Jackson’s introduction to supporting black causes started in 1961 while raising money for Freedom Rides, an effort taken up by student activists as part of the Congress of Racial Equality (CORE) to protest bus segregation in the South.
At the time, Jackson, a longtime Hempstead resident, was in the midst of a thriving electrical engineering career at Sperry Gyroscope, where he helped design cameras that took pictures of the moon, family said.
“My first start of activism at the time didn’t seem to be activism for me. It was really having to do fundraising for the Freedom Rides,” Jackson, who later moved to Oakdale, told Newsday in 2008. “I guess what I consider a civic duty and something that was mandated, some folks might call it activism.”
Said his wife Carol Jackson, 70: “He just quit engineering to become a civil rights activist.”
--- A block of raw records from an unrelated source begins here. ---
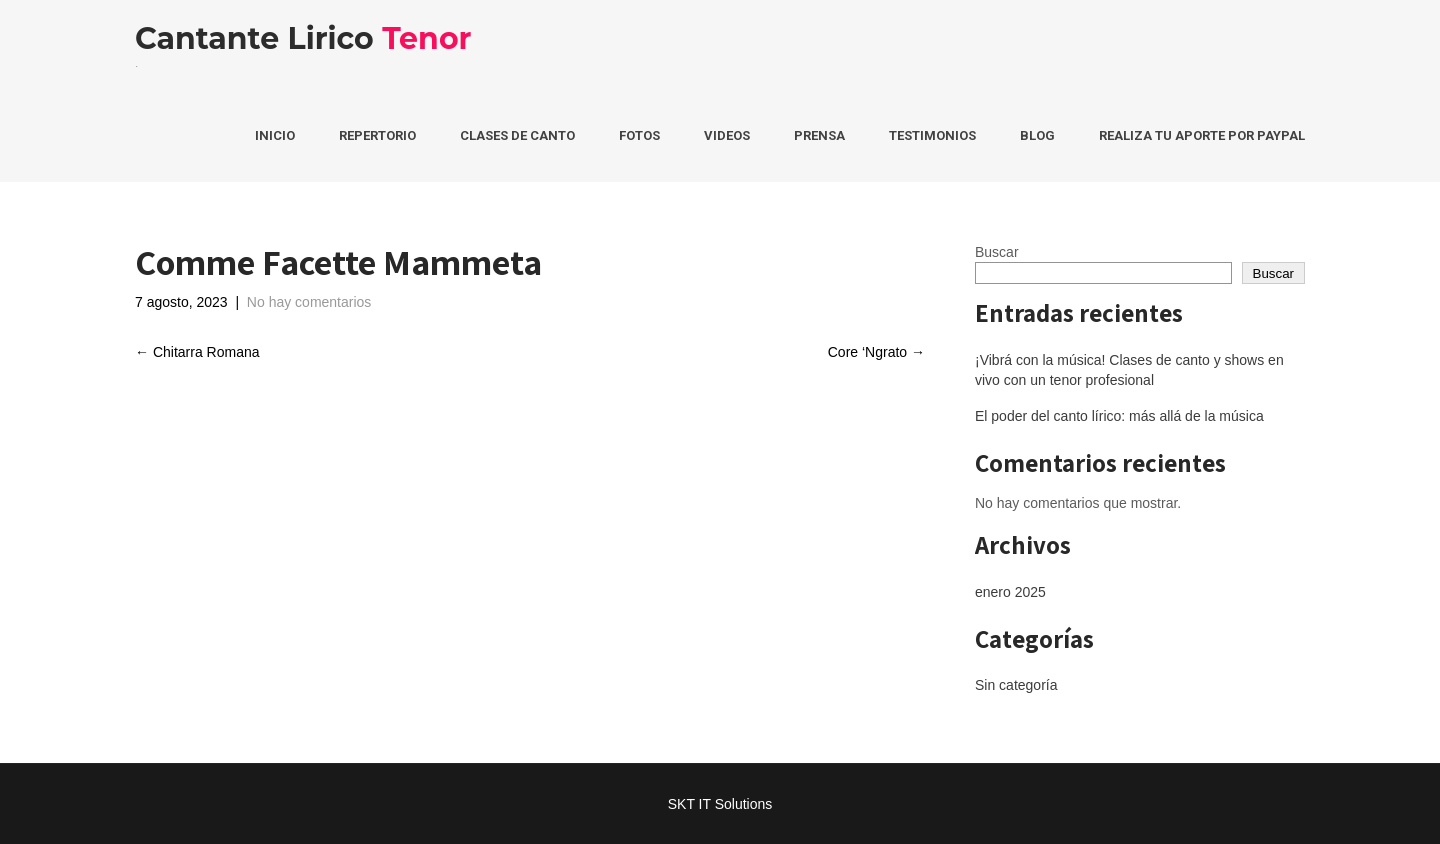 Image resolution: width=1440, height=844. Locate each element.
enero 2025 (1010, 592)
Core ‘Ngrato (876, 352)
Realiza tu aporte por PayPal (1202, 135)
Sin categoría (1016, 685)
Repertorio (377, 135)
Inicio (275, 135)
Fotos (639, 135)
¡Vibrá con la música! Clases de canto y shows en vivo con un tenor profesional (1129, 370)
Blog (1037, 135)
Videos (727, 135)
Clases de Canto (517, 135)
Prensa (819, 135)
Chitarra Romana (197, 352)
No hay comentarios (309, 302)
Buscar (997, 252)
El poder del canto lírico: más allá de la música (1119, 416)
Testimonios (932, 135) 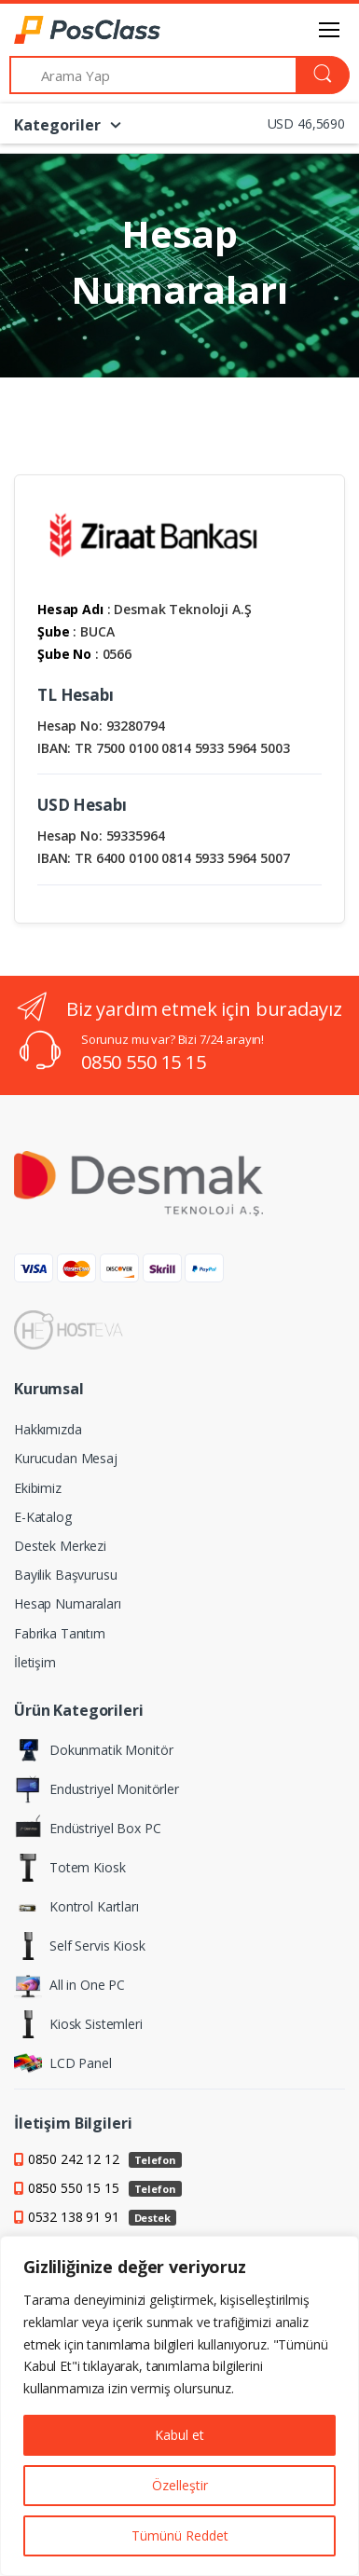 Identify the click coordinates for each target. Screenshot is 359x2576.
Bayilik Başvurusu (65, 1574)
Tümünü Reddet (179, 2535)
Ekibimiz (38, 1488)
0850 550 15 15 (143, 1062)
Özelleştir (180, 2485)
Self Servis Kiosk (79, 1946)
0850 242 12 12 (105, 2159)
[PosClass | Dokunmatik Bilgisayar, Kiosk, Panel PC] (61, 29)
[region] (179, 2406)
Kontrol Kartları (76, 1907)
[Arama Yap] (153, 75)
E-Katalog (43, 1517)
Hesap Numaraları (67, 1603)
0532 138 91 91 (102, 2217)
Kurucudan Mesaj (65, 1458)
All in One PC (69, 1985)
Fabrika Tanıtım (59, 1633)
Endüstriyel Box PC (87, 1829)
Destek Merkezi (60, 1546)
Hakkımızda (48, 1429)
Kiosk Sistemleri (78, 2024)
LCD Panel (63, 2063)
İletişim (35, 1662)
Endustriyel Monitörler (96, 1789)
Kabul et (179, 2435)
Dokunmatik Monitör (93, 1750)
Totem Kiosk (69, 1868) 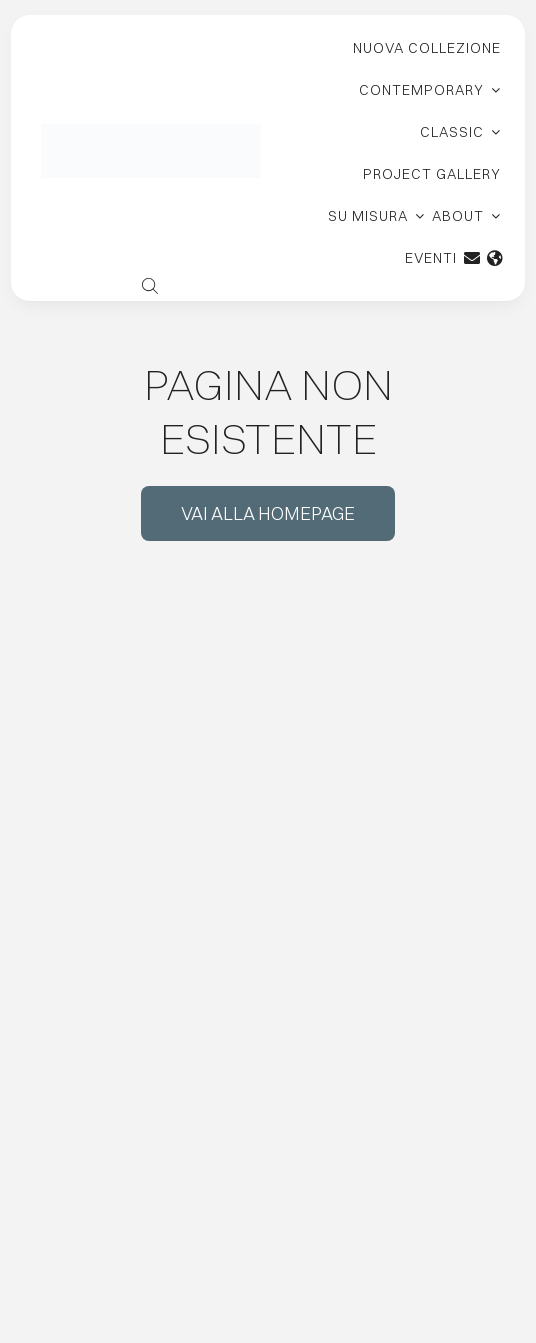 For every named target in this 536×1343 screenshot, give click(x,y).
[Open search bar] (150, 284)
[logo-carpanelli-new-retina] (151, 131) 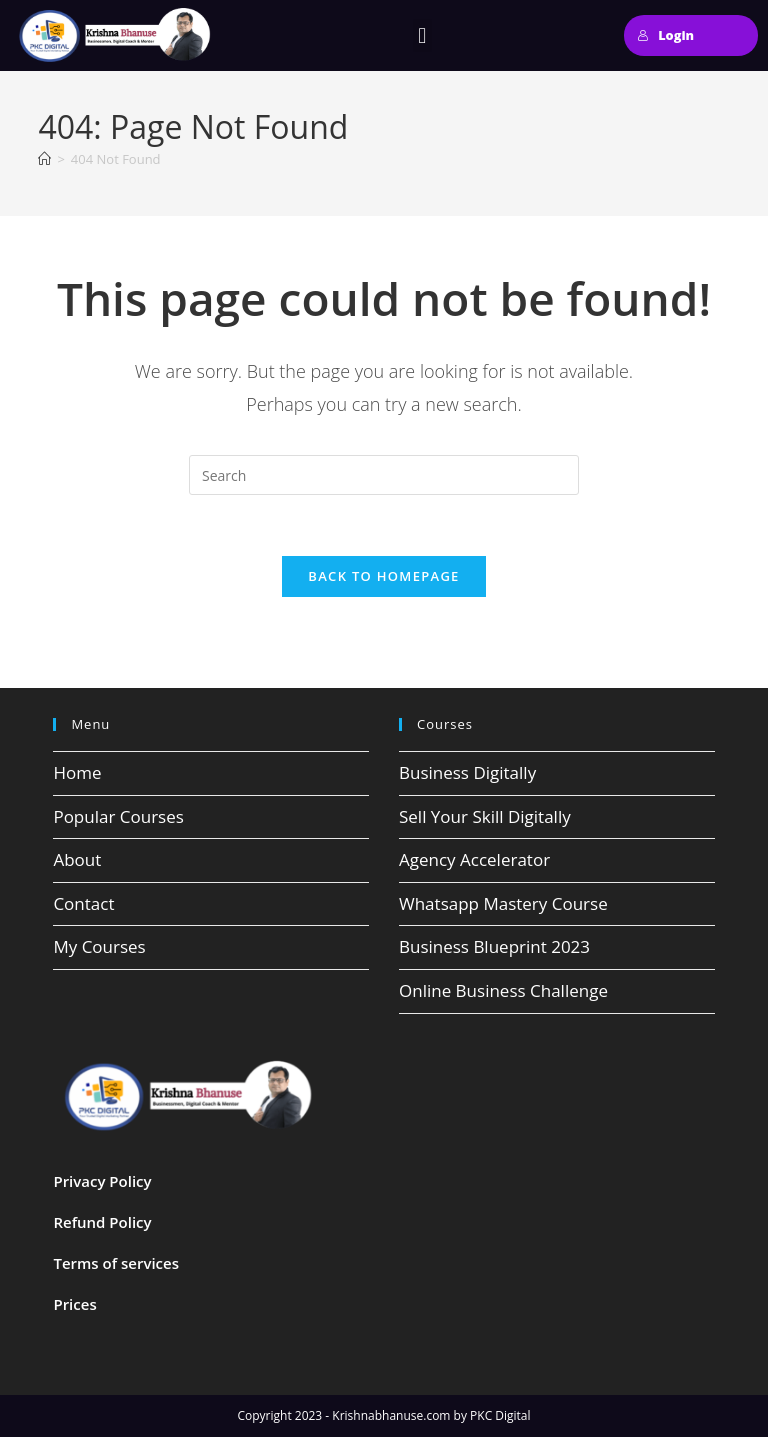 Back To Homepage (383, 576)
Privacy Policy (102, 1181)
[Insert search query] (384, 475)
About (77, 859)
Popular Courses (118, 816)
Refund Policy (102, 1222)
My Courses (99, 946)
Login (665, 35)
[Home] (44, 159)
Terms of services (116, 1263)
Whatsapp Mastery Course (503, 903)
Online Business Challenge (503, 990)
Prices (74, 1304)
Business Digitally (467, 772)
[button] (422, 35)
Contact (83, 903)
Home (77, 772)
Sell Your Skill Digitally (485, 816)
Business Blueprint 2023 (494, 946)
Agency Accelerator (474, 859) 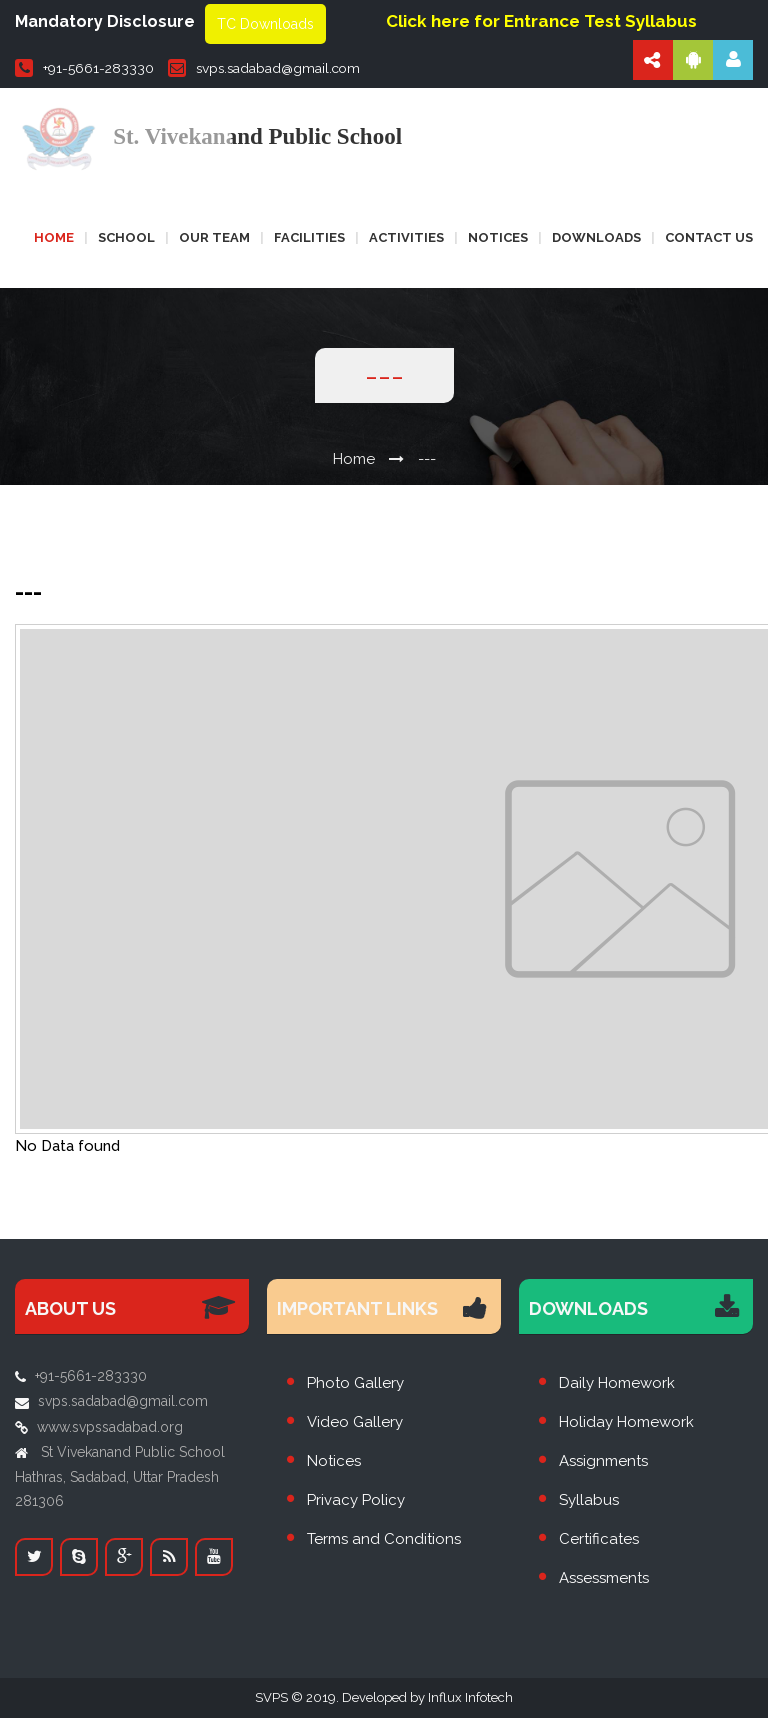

Jackson, who had said he marched with King in the Deep South during the civil rights movement and protested in the North, was well known for opening employment doors for African-Americans across Long Island, friends said.
He founded the Hempstead Village-based Leadership Training Institute in 1968.
The institute initially worked with groups of promising African-Americans to instill responsibility and community leadership.
In subsequent decades, the mission evolved to meet the growing needs of the disadvantaged minority population in areas such as education, mentoring and social justice advocacy.
His daughter Donna Marie Jackson, who followed in his footsteps and took control of the institute, died of heart failure in 2017 at age 54.
Aster Mehreteab, deputy executive director of the institute, said she worked alongside Melvin Jackson for about 30 years.
“There was a certain wisdom to him. He had a lot of knowledge. From science to social justice, and he treated everyone the same,” she said. “He spent countless hours helping people. He could relate to anyone and was a man of integrity. I was fortunate to work by his side for many years.”
Family members said they will remember Jackson as a man who put others ahead of himself.
“Mel is at peace now, he worked very hard. He was a very interesting, all-around man,” Carol Jackson, of Oakdale, said.
In addition to his wife, Jackson is survived by his son, Michael Jackson, 54, of Brooklyn and daughter Melanie Jackson, 27, of Oakdale.
A Mass will be said at 9:45 a.m. Friday at Saint John Nepomucene Roman Catholic Church in Bohemia. His funeral is at 9 a.m. Saturday at the Faith Baptist Church in Hempstead.